Code of Honour: Matrix-vector multiplication using shared memory

Matrix-vector multiplications, as well as matrix-matrix ones are essential for any sort numeric computations. GPGPUs alllow massive parallelisation of such operations. This post is about doing matrix-vector multiplications using CUDA with shared memory; a type of on-chip memory that is much faster than the global memory of the device - actually, shared memory is as high as 100 times faster than global memory provided that there are no bank conflicts between the threads. Algebraic operations such as matrix-vector multiplications can benefit a lot from the use of shared memory as we will show in this post.

The fine print: Note that the code presented here is intended to demonstrate the use shared memory in CUDA and is, under no circumstances, optimised for high throughput and efficiency!

Le code - A first approach using statically allocated shared memory

Proper use of shared memory can lead to considerable acceleration of your application if used properly. Shared memory is an on-chip memory that is shared among the threads of a block. As mentioned in the CUDA C Programming Guide, Section 3.2.3, "Any opportunity to replace global memory accesses by shared memory accesses should therefore be exploited." In this post we illustrate how to allocate and use shared memory through a simple example, matrix-vector multiplication, and we discuss about static and dynamic allocation of shared memory.

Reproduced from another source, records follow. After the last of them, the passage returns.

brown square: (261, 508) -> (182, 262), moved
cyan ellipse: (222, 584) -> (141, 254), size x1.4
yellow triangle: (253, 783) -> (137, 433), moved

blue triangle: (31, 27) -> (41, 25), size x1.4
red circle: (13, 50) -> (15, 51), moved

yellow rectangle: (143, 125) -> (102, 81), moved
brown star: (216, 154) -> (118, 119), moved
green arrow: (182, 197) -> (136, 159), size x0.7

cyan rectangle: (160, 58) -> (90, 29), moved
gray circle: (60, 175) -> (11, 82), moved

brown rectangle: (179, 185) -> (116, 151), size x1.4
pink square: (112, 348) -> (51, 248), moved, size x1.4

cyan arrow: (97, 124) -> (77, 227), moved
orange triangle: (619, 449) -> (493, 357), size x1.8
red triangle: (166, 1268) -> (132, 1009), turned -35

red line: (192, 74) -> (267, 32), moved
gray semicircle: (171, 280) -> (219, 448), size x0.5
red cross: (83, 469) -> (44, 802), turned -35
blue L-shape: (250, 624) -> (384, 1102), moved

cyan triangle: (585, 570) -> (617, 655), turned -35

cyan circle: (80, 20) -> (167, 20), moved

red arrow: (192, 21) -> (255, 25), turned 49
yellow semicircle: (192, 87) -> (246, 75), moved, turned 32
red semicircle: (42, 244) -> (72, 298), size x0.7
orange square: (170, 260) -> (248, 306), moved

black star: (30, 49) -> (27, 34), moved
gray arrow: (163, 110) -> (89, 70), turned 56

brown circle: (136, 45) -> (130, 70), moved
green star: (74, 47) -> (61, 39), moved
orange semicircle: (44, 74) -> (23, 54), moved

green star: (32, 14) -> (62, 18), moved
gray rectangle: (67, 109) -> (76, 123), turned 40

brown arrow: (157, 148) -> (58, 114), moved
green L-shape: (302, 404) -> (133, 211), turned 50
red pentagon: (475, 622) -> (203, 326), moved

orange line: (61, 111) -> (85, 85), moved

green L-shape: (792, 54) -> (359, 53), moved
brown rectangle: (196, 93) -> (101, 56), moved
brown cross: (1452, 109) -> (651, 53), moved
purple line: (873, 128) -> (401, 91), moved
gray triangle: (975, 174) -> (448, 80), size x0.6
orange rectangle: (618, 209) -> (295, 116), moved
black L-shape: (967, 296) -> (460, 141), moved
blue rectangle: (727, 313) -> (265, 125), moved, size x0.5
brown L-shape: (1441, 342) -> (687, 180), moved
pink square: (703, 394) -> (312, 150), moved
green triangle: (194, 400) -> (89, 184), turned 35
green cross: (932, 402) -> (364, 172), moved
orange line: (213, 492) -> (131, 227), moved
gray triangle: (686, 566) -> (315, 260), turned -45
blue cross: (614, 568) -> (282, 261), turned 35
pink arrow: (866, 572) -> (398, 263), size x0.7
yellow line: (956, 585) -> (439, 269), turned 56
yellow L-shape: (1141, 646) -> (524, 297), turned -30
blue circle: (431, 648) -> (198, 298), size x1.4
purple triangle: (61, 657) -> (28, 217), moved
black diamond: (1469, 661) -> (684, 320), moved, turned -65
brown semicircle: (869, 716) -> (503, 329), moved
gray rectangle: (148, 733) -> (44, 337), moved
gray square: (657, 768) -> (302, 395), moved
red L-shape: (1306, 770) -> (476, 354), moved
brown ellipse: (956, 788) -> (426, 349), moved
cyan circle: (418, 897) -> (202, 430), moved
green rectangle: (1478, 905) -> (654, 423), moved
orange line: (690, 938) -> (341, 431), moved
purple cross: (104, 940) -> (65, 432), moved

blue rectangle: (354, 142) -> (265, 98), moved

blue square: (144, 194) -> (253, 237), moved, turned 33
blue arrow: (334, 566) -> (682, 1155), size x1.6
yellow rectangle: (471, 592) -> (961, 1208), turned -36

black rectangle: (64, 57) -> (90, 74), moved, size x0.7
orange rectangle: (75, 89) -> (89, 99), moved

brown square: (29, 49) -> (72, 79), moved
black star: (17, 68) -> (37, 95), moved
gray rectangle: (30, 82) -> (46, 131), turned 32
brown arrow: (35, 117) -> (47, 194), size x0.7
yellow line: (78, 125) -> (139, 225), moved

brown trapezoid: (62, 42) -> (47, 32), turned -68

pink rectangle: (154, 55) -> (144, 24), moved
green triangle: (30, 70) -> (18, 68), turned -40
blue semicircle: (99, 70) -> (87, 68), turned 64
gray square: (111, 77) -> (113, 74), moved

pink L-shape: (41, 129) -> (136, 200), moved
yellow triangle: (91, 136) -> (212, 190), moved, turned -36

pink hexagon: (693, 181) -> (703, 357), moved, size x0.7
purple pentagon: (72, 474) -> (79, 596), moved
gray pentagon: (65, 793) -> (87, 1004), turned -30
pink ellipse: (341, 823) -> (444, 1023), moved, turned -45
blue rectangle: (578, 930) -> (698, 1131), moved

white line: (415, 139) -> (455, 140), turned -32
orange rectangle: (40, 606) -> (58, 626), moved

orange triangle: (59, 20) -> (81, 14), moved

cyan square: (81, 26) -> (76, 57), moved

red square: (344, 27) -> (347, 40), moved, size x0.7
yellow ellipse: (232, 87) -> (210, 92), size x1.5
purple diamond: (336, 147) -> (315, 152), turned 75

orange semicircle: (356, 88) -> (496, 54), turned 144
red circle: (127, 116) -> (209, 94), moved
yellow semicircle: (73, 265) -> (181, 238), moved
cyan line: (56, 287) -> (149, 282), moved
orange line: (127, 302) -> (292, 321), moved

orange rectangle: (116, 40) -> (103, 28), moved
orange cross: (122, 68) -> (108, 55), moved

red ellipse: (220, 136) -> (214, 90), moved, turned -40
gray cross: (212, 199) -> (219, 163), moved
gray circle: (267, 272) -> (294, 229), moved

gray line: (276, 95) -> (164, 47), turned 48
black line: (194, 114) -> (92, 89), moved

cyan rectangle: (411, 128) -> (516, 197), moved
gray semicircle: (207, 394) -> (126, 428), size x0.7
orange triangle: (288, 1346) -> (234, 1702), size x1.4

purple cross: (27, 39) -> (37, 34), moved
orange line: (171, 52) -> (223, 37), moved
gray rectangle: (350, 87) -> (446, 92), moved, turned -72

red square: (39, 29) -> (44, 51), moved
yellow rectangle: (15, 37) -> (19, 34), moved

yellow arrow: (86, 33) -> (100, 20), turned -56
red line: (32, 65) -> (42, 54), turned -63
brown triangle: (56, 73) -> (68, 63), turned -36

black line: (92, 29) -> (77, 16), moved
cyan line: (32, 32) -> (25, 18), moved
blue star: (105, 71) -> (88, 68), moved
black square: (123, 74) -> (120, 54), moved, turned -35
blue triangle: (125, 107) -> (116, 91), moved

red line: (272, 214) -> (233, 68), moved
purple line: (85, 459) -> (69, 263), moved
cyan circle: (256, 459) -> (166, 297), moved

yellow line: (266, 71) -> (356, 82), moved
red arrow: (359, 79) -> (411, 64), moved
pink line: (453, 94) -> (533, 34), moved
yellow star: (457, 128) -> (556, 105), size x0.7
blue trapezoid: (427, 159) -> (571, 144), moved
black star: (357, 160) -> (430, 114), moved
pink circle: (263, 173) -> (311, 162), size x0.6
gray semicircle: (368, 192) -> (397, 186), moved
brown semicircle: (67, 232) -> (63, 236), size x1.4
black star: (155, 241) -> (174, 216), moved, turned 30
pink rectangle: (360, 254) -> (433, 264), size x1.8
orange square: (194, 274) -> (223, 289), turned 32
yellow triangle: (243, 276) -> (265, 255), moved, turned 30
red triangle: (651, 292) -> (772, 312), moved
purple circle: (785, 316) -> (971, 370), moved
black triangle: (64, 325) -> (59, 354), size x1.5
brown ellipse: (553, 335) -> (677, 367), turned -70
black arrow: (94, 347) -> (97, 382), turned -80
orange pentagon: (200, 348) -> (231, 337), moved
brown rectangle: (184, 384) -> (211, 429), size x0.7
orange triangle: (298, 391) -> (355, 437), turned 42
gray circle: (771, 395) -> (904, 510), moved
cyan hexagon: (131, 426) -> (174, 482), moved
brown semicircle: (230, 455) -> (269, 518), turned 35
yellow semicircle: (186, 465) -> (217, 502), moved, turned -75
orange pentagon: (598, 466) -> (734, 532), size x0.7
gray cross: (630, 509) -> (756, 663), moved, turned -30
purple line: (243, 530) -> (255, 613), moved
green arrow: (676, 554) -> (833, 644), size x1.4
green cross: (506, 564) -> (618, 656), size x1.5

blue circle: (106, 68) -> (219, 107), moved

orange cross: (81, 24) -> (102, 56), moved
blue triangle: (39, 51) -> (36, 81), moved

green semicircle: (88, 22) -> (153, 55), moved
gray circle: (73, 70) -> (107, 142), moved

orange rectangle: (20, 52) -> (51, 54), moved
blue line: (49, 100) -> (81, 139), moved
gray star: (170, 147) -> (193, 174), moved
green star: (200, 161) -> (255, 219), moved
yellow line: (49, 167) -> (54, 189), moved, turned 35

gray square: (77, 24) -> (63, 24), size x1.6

In this post we assume that the values of our matrix are stored column-by-column, i.e., in column-major order. We will first assume that dimensions of our matrix are multiples of the block size we use and then we will see how this assumption can be lifted. Let us first take a look at the kernel that multiplies a matrix dA with a vector dx:

	#include <stdio.h>
	#include <stdlib.h>
	#include "helper_cuda.h"
	#include "rand_data.h"

	#define BLOCK_SIZE 16


	/**
	* Performs a matrix-vector multiplication on the device.
	*
	* @param dA Matrix A
	* @param dx Vector x
	* @param dev_ptr_y Result y = A*x
	*/
	template<typename T>
	__global__ void matvec_kernel(
	T * dA,
	T * dx,
	T * dev_ptr_y)
	{

	unsigned int bid = blockIdx.x;
	T * y_sub = dev_ptr_y + bid * BLOCK_SIZE;
	T y_val = 0.0;

	T * Asub;
	T * xsub;

	unsigned int row = threadIdx.x;
	unsigned int col = threadIdx.y;

	for (unsigned int m = 0; m < (NS / BLOCK_SIZE); ++m) {

	__shared__ T A_shared[BLOCK_SIZE * BLOCK_SIZE];
	__shared__ T x_shared[BLOCK_SIZE];

	Asub = dA + BLOCK_SIZE * (bid + m * NS);
	xsub = dx + m * BLOCK_SIZE;

	/* x_shared <--- xsub */
	if (row < BLOCK_SIZE)
	x_shared[row] = xsub[row];

	/* A_shared <--- Asub */
	if (row < BLOCK_SIZE && col < BLOCK_SIZE)
	A_shared[row + col * BLOCK_SIZE] = Asub[row + col * NS];

	__syncthreads();

	for (unsigned int e = 0; e < BLOCK_SIZE; ++e) {
	if (row < BLOCK_SIZE)
	y_val += A_shared[row + e * BLOCK_SIZE] * x_shared[e];
	}

	__syncthreads();
	}

	if (row < BLOCK_SIZE)
	y_sub[row] = y_val;

	}

view raw matvec_kernel.cu hosted with ❤ by GitHub

The procedure is illustrated in the figure below for the case where exact tiling is assumed, i.e., the row and column sizes of the matrix are multiples of the block size. This algorithm is based on the example presented in Section 3.2.3 of the CUDA C Programming Guide with a few necessary modifications.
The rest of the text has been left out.